A need to help navigate student life
Philippe unveiled the strategy at an annual forum for professionals in the university and diplomatic sectors, the Rencontres universitaires de la francophonie (Meeting of Francophone Universities).
Some of the university representatives at the forum said they had been expecting and hoping for such a strategy to arrive, especially in regards to some of the challenges in navigating French society.
“When the international students come, they have to figure out for themselves how it works,” said Minh-ha Pham, vice president for international relations at Université PSL (formerly Paris Sciences and Letters Research University), which groups a number of France’s famous grandes écoles (elite schools).
Minh-ha Pham, vice president for international relations at Paris Sciences and Letters Research University
She compares the French university culture with that of the United States, which has by far the world’s largest cohort of international students.
“You have a lot of services when you arrive at the campus, and you also have this campus life, meaning that students are out of their families for several years, and also in the United States, they have this community way of thinking and behaving,” she said.
“In France, it’s much more individualistic. People are closer to their families, we don’t have separate campuses, most of the universities are inside the cities, and students don’t live at the university.
“So it’s totally different.
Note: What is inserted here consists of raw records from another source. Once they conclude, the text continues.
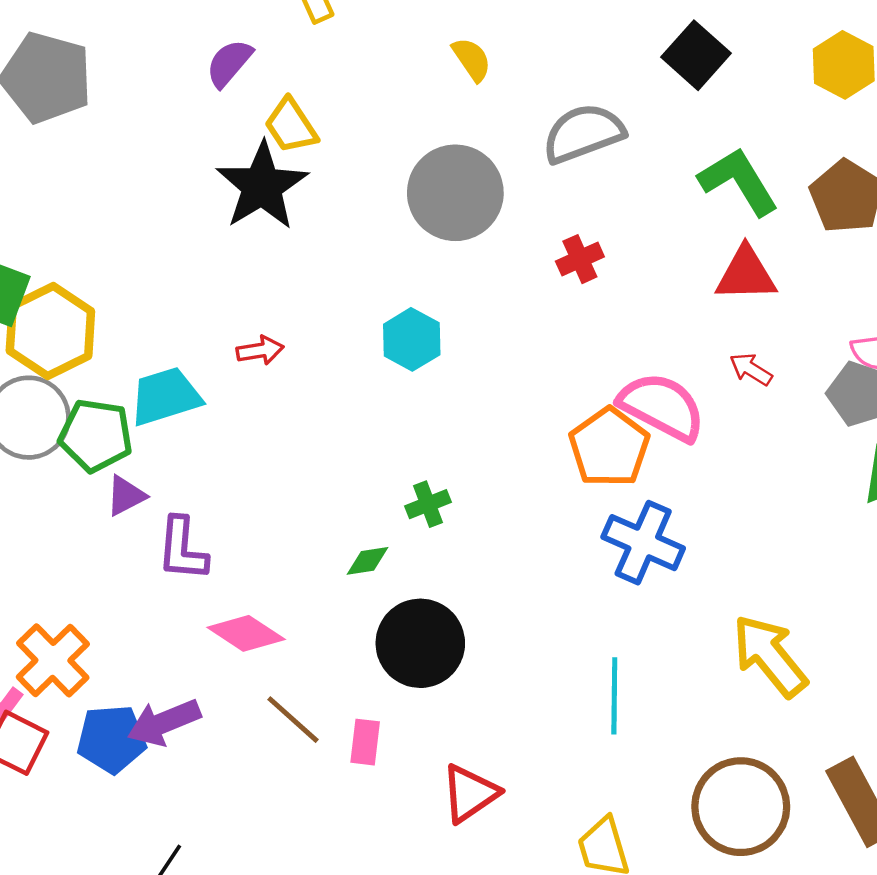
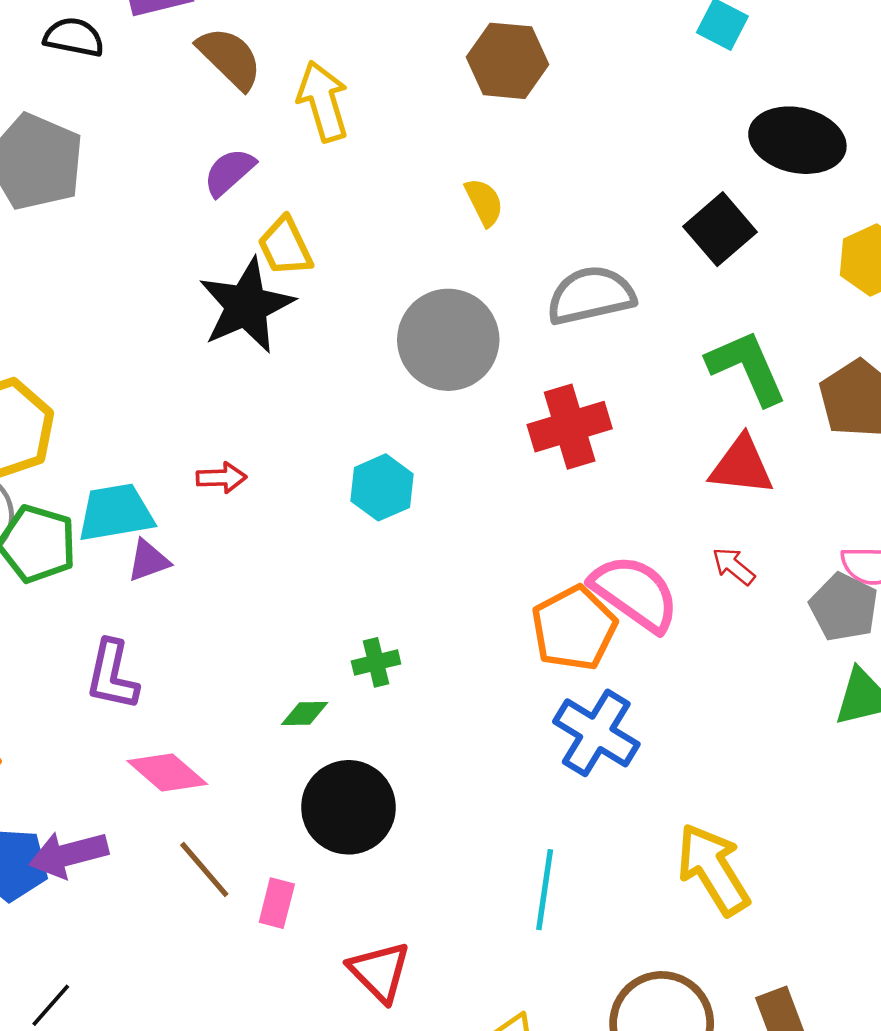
red cross: (580, 259) -> (570, 427), size x1.6
purple triangle: (126, 496) -> (148, 561), moved
red triangle: (470, 793) -> (379, 972), turned -48

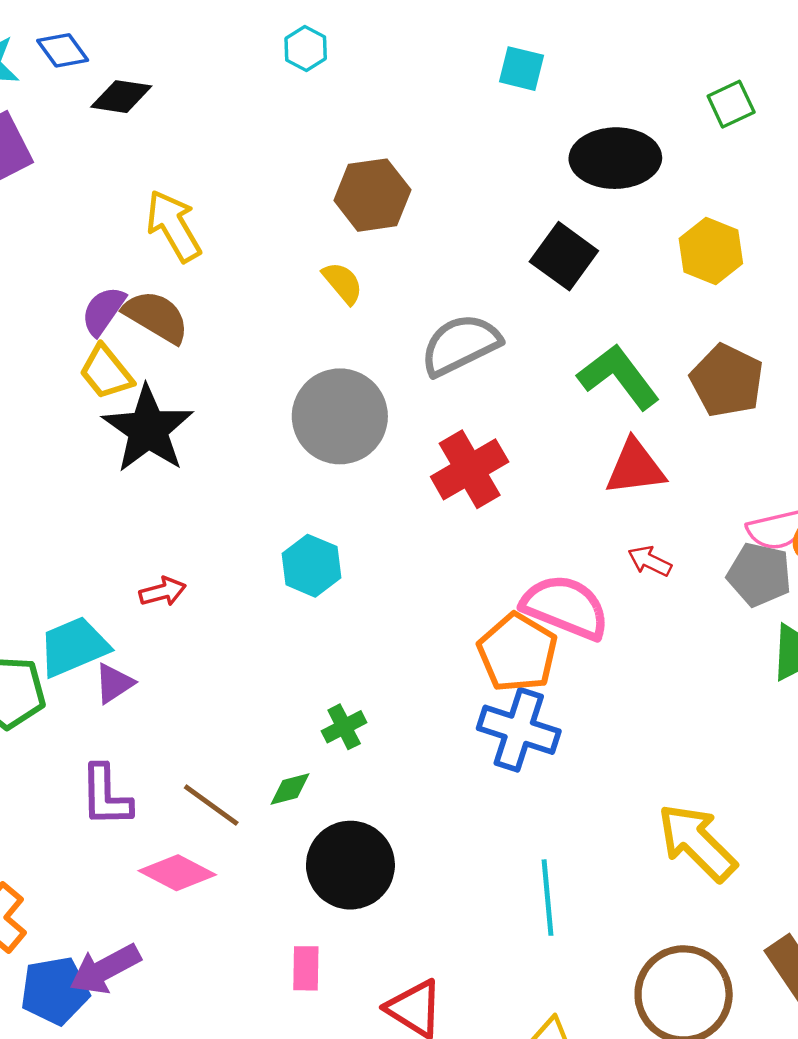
brown semicircle: (230, 58) -> (156, 317), moved
brown hexagon: (507, 61) -> (372, 195), moved
yellow trapezoid: (285, 246) -> (106, 372), moved
blue cross: (596, 733) -> (519, 730), moved
brown line: (204, 870) -> (211, 805), moved

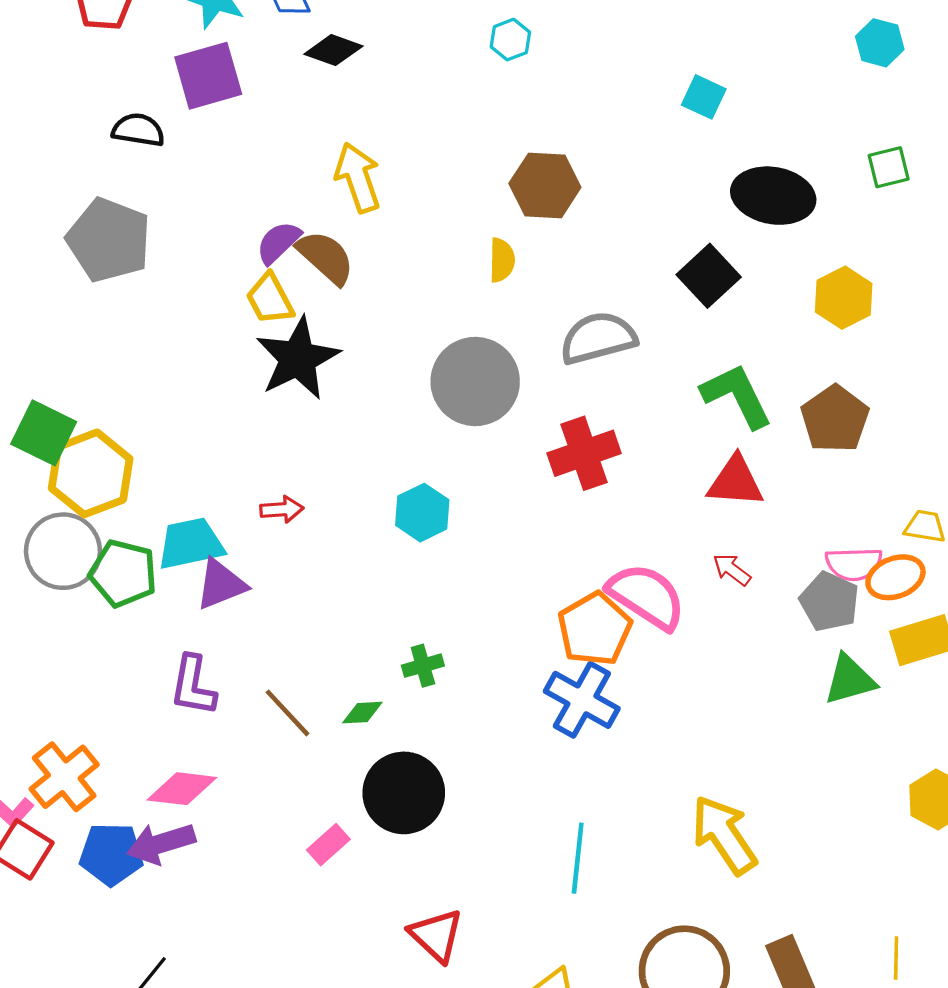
yellow semicircle: (343, 283) -> (502, 260), turned 30
purple triangle: (114, 683) -> (221, 584), size x1.4
pink diamond: (177, 873) -> (182, 789), moved, turned -32
pink rectangle: (306, 968) -> (328, 845), moved, turned 36

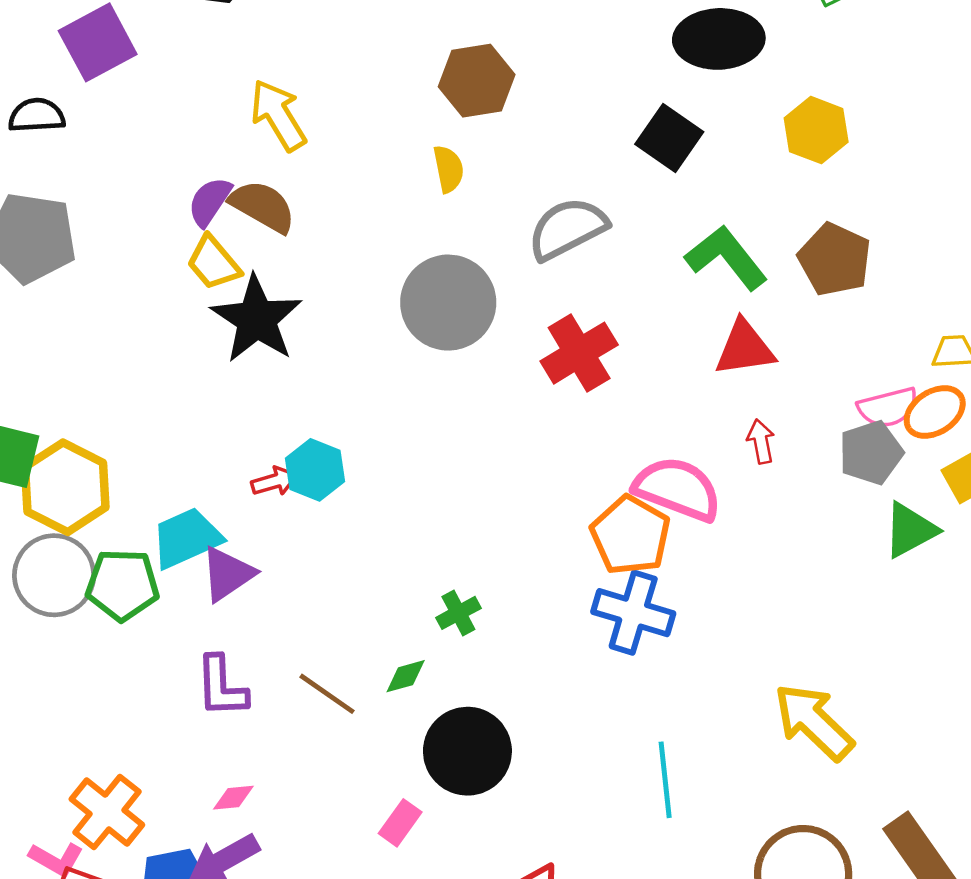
cyan hexagon: (422, 513) -> (315, 470), moved
red arrow: (732, 570) -> (761, 441), turned 54
gray pentagon: (829, 602) -> (871, 453), turned -30
pink diamond: (182, 789) -> (233, 798), size x0.6

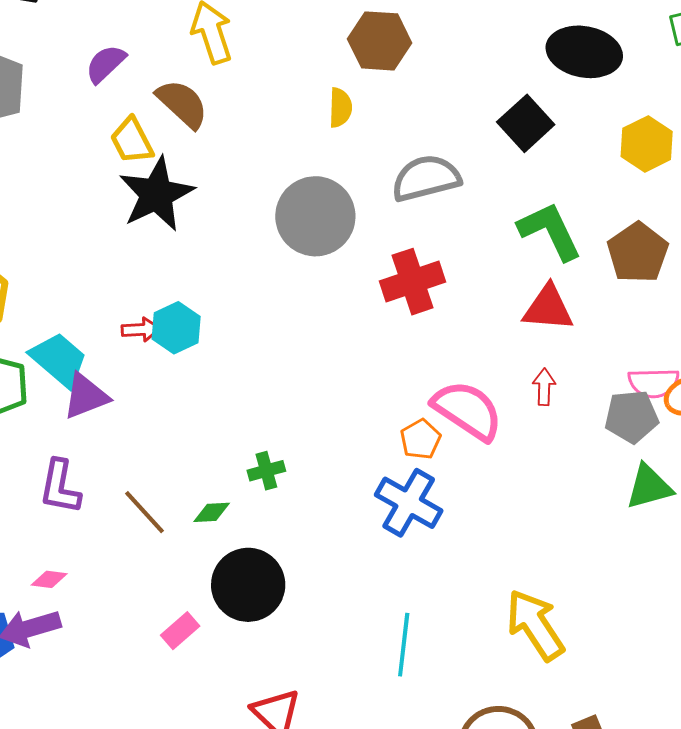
purple semicircle: (210, 202) -> (106, 64), moved
orange pentagon: (630, 535) -> (421, 439), size x0.6
cyan trapezoid: (186, 538) -> (59, 359), turned 52

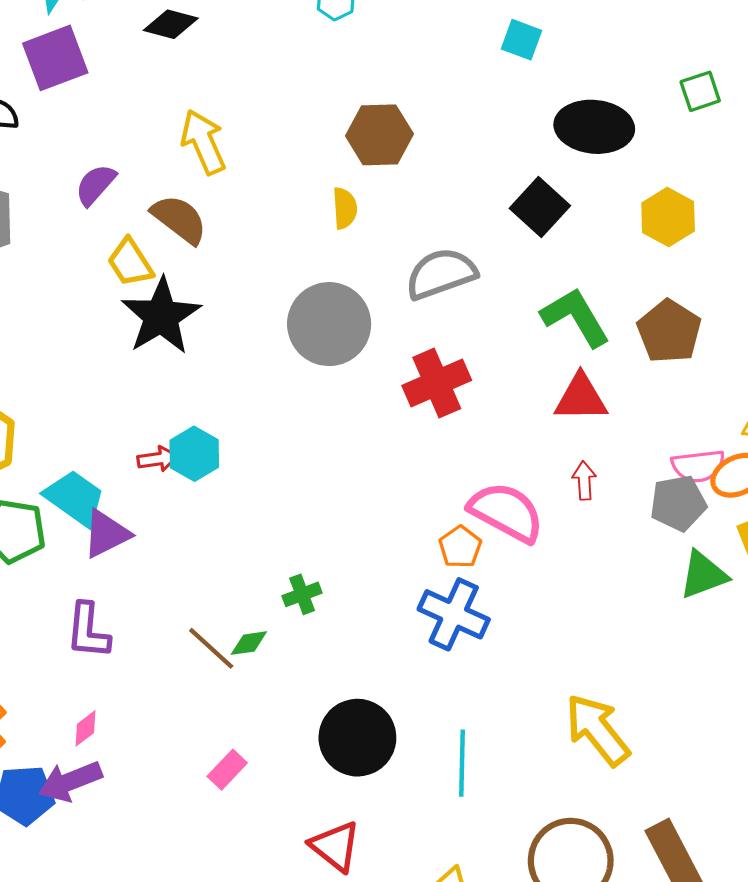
brown line: (144, 512) -> (211, 648), moved
pink diamond: (49, 579) -> (85, 728), turned -39
black circle: (248, 585) -> (357, 738), moved

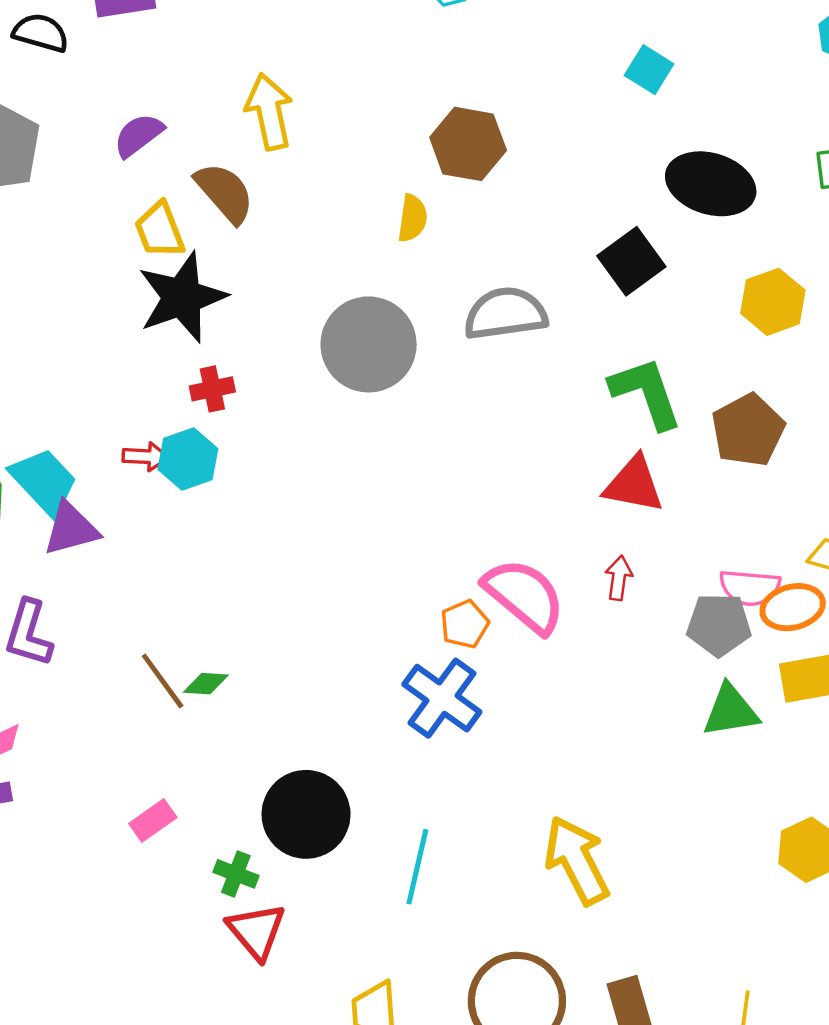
red cross: (437, 383) -> (212, 389), moved, size x0.6
green cross: (302, 594) -> (236, 874), moved, turned 30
Although we are attached to our universities, we don’t have this very strong link that the students have with their alma mater in Anglo-Saxon countries.”
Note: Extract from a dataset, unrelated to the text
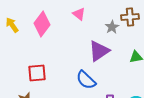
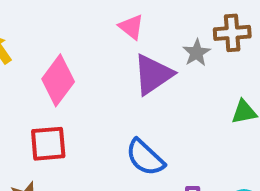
pink diamond: (42, 24) -> (58, 80), moved
purple triangle: (99, 51) -> (153, 74), moved

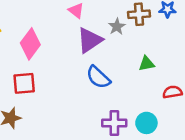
blue semicircle: (145, 158) -> (98, 77), moved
The new French strategy aims to better accompany students from their arrival, including finding housing and helping with visas and other complex administrative procedures, as well as doubling the number of language classes in French and English.
“These measures are a huge step forward,” said Guillaume Garreta, director of international relations at the University of Paris-Saclay.
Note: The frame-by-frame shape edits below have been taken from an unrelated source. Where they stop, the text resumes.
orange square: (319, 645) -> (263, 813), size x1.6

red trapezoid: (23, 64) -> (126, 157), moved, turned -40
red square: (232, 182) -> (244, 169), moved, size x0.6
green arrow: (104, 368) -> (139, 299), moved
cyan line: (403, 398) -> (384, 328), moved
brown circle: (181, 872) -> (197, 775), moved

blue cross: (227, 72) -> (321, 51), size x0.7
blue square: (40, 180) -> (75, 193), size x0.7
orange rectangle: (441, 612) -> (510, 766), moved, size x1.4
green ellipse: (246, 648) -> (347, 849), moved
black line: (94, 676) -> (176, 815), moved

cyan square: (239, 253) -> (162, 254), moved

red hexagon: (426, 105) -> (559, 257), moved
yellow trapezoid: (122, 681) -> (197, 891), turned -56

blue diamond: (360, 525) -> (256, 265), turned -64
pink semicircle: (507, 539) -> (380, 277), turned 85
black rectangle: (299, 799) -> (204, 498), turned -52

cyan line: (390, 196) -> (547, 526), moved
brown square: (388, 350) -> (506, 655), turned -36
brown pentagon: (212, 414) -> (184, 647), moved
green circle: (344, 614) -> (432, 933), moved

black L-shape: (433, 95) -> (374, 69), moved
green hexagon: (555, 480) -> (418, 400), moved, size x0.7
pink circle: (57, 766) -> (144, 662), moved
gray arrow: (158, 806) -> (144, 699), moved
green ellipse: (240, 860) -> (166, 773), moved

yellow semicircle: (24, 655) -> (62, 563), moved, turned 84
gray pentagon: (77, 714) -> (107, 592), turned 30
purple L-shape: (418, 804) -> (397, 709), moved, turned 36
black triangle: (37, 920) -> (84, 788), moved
Guillaume Garreta, director of international relations at the University of Paris-Saclay
“We hoped for them, and we were expecting them as well.”
Will more expensive education be better?
The most controversial aspect of the plans, but also one that comes as little surprise, is the introduction of significant tuition fees for the first time.
Until now, international students have paid only the same administrative annual fees as French and European students, as little as 170 euros per year.
Starting in September 2019, they will pay annual tuition fees of 2,770 euros for undergraduate programmes and 3,770 euros for masters and doctoral programmes.
The idea is to use some of the new funds to provide 14,000 new scholarships and stipends for the same body of students, on top of the 7,000 already available.
“France was an exception in regards to the countries with which it wants to compare itself” in terms of cost of higher education, Garreta said.
“The idea is to use these fees to develop a new policy of attractiveness, to give scholarships and perhaps exemptions and stipends to very good students.”
While the strategy introduces significant fees for the first time, the fees are still far more affordable than the tens of thousands worth of fees to pay in some programmes in Britain and the United States.
Universities will be waiting to see whether the new model has the desired effect of boosting France’s attractiveness.
“We have to be very attentive about what it amounts to,” Garreta said.
“For example, in Germany, there are almost no fees at the doctoral level, so if we introduce them in France, we have to see how it will affect recruitment in some fields.
The introduction of fees also marks a cultural shift in a country with a tradition valuing equal access to education.
“In France we have this tradition of universities being free, because we consider that this is our culture, that culture is something that should be affordable for everybody,” said Minh-ha Pham.
“Now the reality is that we are going global and need to be more attractive,” she continued. “It’s much more open, it’s not only a national way of thinking, but of course the question of the fees is very difficult, because we have to change our way of thinking.”